# trying to keep my plants alive.



## ckwatson (Sep 30, 2009)

The plants I have are starting to get black spots on them? It is a crypt and a mellow sword. I was suggested Flourish Comprehensive Supplement. Would this be good or should I just go with root tabs or maybe a mix of both? I was also told about flourish excel, any thoughts would be great.


----------



## jrodriguez (Jul 20, 2009)

It would be better to give a variety to your plants and it is alwaus to give them c02 as well as a good supply of light


----------



## ckwatson (Sep 30, 2009)

would the excel be a good way to help the photosynthesis with out adding a full CO2 system. I got out of reef keeping because it was staring to get to expensive and heavy on equipment.
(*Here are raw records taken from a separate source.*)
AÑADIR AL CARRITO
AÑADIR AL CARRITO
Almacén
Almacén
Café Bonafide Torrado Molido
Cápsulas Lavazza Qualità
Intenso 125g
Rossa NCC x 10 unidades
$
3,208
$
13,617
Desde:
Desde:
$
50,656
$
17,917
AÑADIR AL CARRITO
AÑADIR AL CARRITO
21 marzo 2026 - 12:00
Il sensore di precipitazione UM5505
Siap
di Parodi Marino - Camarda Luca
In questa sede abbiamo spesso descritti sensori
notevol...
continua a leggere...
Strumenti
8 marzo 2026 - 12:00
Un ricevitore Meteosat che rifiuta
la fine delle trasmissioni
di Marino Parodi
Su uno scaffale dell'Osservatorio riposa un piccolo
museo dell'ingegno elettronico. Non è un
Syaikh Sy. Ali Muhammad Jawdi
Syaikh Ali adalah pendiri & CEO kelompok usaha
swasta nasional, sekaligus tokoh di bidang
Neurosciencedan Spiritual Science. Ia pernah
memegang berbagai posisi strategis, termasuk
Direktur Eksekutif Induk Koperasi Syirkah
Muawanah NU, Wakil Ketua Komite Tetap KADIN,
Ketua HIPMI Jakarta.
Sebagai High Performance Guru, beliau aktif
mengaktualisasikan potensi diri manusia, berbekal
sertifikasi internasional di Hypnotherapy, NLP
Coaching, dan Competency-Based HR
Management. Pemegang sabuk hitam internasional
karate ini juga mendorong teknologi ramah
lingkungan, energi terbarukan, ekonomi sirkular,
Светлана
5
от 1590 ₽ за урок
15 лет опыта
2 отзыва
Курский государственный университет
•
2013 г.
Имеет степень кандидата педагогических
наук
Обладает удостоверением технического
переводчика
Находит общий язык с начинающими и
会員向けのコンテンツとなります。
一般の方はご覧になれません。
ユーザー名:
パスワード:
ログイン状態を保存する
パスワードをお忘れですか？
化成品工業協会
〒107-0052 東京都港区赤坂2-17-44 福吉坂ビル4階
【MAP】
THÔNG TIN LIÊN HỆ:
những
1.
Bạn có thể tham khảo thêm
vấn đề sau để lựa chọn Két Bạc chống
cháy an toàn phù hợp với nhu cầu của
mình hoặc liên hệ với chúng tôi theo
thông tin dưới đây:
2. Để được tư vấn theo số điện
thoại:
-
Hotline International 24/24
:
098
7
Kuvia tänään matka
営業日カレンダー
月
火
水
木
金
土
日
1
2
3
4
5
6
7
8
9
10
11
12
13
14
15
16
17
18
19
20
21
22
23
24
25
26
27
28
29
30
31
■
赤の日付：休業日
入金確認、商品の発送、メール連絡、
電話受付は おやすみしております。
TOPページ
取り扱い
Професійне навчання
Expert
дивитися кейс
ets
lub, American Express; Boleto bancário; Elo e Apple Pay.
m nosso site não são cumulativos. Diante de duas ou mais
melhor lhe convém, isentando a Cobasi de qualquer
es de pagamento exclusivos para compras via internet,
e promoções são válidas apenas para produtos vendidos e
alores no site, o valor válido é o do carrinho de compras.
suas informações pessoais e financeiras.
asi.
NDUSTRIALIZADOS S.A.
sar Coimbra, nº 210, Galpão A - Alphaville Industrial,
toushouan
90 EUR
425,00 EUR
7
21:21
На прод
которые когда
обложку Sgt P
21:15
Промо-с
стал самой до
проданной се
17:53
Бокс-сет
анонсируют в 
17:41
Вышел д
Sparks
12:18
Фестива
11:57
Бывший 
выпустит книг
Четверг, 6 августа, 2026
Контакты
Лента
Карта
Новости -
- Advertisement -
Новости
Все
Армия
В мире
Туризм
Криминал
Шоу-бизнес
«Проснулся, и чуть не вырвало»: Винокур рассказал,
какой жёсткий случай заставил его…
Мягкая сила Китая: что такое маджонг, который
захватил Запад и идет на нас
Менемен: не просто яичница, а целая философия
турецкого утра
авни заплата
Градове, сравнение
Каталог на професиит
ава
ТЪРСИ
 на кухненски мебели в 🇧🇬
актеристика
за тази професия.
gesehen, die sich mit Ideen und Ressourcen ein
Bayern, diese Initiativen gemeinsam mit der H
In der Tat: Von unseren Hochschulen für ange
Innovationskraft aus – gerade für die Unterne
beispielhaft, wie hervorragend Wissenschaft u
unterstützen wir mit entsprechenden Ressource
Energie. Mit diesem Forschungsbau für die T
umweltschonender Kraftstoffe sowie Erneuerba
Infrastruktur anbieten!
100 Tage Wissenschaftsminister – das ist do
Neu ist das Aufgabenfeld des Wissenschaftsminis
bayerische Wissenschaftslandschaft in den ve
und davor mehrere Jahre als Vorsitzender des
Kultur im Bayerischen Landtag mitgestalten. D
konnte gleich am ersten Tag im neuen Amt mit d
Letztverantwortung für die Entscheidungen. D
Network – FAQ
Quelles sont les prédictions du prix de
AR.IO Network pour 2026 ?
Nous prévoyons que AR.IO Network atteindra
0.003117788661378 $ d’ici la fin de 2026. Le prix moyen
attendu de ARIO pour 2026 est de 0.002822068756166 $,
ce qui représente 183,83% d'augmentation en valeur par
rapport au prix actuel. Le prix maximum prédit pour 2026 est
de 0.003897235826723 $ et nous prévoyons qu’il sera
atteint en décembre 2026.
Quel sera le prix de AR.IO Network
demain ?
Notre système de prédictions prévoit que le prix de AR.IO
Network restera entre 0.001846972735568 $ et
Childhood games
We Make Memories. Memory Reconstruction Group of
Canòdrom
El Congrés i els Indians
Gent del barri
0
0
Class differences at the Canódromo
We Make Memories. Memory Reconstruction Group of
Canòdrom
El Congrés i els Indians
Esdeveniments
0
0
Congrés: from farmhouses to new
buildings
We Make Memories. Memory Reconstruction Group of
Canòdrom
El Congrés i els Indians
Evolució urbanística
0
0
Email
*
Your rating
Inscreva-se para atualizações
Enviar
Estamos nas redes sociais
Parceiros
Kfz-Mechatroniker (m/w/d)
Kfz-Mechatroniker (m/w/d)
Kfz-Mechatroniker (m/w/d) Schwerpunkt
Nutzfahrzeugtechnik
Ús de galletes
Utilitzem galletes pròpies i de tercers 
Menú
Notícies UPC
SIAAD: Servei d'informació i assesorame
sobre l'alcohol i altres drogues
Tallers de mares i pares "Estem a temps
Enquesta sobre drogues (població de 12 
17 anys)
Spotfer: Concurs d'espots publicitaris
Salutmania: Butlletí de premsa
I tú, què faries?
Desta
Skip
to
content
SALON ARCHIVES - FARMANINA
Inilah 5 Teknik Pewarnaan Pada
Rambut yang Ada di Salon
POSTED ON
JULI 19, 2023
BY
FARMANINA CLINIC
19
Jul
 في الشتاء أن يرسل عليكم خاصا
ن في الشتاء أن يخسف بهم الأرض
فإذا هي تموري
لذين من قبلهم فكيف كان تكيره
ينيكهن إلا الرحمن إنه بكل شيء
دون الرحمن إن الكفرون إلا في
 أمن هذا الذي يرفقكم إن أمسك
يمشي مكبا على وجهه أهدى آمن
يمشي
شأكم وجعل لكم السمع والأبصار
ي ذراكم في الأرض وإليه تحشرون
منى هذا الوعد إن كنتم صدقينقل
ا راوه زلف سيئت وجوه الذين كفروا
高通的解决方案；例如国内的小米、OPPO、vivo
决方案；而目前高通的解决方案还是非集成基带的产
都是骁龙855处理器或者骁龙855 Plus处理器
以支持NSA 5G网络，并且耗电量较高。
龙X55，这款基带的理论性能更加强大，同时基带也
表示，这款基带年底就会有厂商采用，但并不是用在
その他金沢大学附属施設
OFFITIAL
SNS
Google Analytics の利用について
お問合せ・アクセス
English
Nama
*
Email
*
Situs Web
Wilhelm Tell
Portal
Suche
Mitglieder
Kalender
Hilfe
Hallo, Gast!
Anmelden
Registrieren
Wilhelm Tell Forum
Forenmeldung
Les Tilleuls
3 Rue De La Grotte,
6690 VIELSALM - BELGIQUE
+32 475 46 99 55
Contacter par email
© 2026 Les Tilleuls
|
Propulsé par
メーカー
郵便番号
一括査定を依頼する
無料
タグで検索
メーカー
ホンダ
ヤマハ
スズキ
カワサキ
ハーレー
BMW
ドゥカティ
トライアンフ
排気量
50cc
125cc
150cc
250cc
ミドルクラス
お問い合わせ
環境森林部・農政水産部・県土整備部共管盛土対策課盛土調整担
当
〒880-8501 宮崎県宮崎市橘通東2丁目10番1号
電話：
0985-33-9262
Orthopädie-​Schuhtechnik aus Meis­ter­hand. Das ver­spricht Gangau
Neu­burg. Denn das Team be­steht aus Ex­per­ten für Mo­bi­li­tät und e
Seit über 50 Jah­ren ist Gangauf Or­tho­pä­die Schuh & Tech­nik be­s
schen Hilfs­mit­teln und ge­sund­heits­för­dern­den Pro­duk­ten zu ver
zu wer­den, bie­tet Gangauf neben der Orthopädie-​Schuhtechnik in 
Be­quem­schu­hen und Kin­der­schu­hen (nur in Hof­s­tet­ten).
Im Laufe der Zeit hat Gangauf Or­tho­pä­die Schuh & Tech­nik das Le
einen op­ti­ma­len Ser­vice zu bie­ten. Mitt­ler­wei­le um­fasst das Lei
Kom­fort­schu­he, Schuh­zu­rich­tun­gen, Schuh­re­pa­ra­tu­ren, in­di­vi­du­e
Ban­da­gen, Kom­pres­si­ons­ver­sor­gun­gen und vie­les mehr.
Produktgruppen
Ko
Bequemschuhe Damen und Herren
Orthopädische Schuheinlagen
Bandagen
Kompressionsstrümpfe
I dont mind dosing or adding root tabs but I dont have the time or money to mess with a full blown CO2. I also plan on stocking my tank pretty heavily so after a while I hope the fish will start taking care of the fertilization and CO2 needs of the plants.


----------



## jrodriguez (Jul 20, 2009)

I dont use c02 either but it is always better...as for the excel i have never used it but it wont hurt ...how big is the aquarium?


----------



## ckwatson (Sep 30, 2009)

its a 36 bow and I have a 2x 24 watt T5HO light on it. I am running a 10000k and actinic right now but Im not sure if the actinic is doing any thing for my plants.


----------



## Fishman Dan (Sep 18, 2009)

The blue actinic is not doing anything for your plants. But the other bulb alone is plenty for that size tank. I would suggest the root tabs. I am not a big fan of the flourish products. Many of the flourish types kill some plants and once you start using it u can't stop without drastic effects on the plants. And no you do not need to buy co2. I have 157 non c02 planted tanks and only 1 planted tank with co2 because I have Nesea Red and Myrio Tuberculatum Red planted in that tank.


----------